I’ve spent very little time here in the last few months because I’ve been trying to cram so much in. I’ve spent a long time in France, I’ve spent more time than usual enjoying the company of my grandchildren, I have my painting to find time for plus I now like to go out taking photographs AND, I like to walk every day. I have signed up for photographic competitions AND a painting competition. I can walk much further now than I used to. I’m determined to keep up with the walking, I want my retirement to be long, happy and healthy, and to do that I need to keep fit and walking every day is my chosen method.

 


So now I’m thinking maybe my garden would be better used as a quiet restful place where I can sit and relax occasionally rather than a place that needs time and effort. I guess its all about priorities; no one can do every thing. I’m considering grassing back over the vegetable plot and just keeping the soft fruit, they mostly look after themselves any way and I do quite like making jam. No firm decisions yet but I’m ‘considering my options’ as they say. I’ll miss the shallots, they always do well and I like to have pickles but I’ve come to realise, I can’t have every thing.
I’ve already made a quiet area at the top of my garden where I can sit and enjoy the sun and I’m still thinking about putting the grass back. 

 




These are just random photos taken over the last month or so. Like I said, I’m enjoying getting back into sitting watching the flowers. It’s been hectic, but it’s been fun.  

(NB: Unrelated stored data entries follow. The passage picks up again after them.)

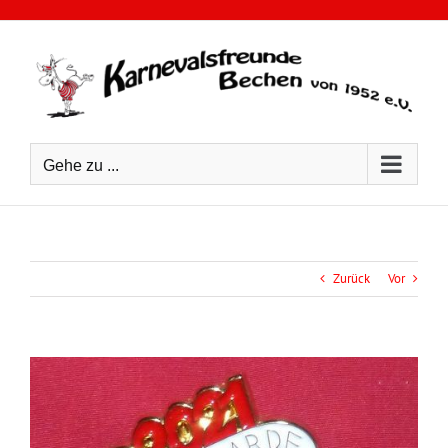
Zum
Inhalt
springen
Gehe zu ...
Zurück
Vor
Zeige
grösseres
Bild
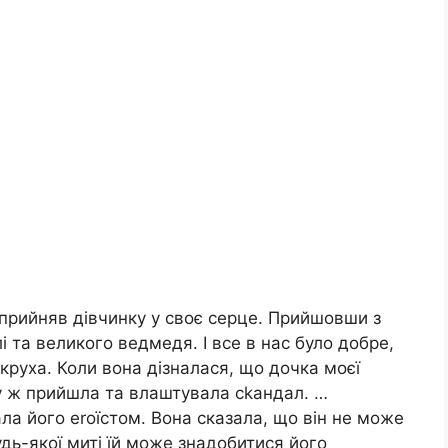
 прийняв дівчинку у своє серце. Прийшовши з
лі та великого ведмедя. І все в нас було добре,
круха. Коли вона дізналася, що дочка моєї
у ж прийшла та влаштувала сkандал. …
ла його еrоїстом. Вона сказала, що він не може
дь-якої миті їй може знадобитися його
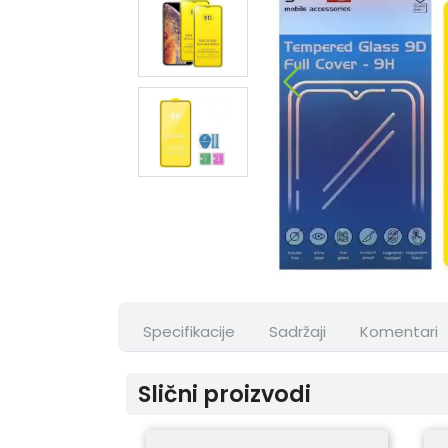
Specifikacije
Sadržaji
Komentari
Slični proizvodi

When I get back from France this time my priority will be to paint the garden walls, fences and gates. It’s a big job and should have been done this summer but now I’ll have to find time to for it in between this trip to France and my next one which will probably be in October. I hope the weather lasts because I can’t paint in the rain.
The grandchildren go home on Tuesday and I leave again for France on Thursday. It’s my sisters 60th birthday and we are having a garden party. I doubt I will post again before I leave although I will do my best to visit sites and posts I’ve missed.
 

By the time I come home in the middle of August, the children will be back at school, the evenings will be getting shorter and the best of the summer will be gone. Summer in Scotland never lasts much past the end of August, maybe, just maybe, some sort of normality will return to my life.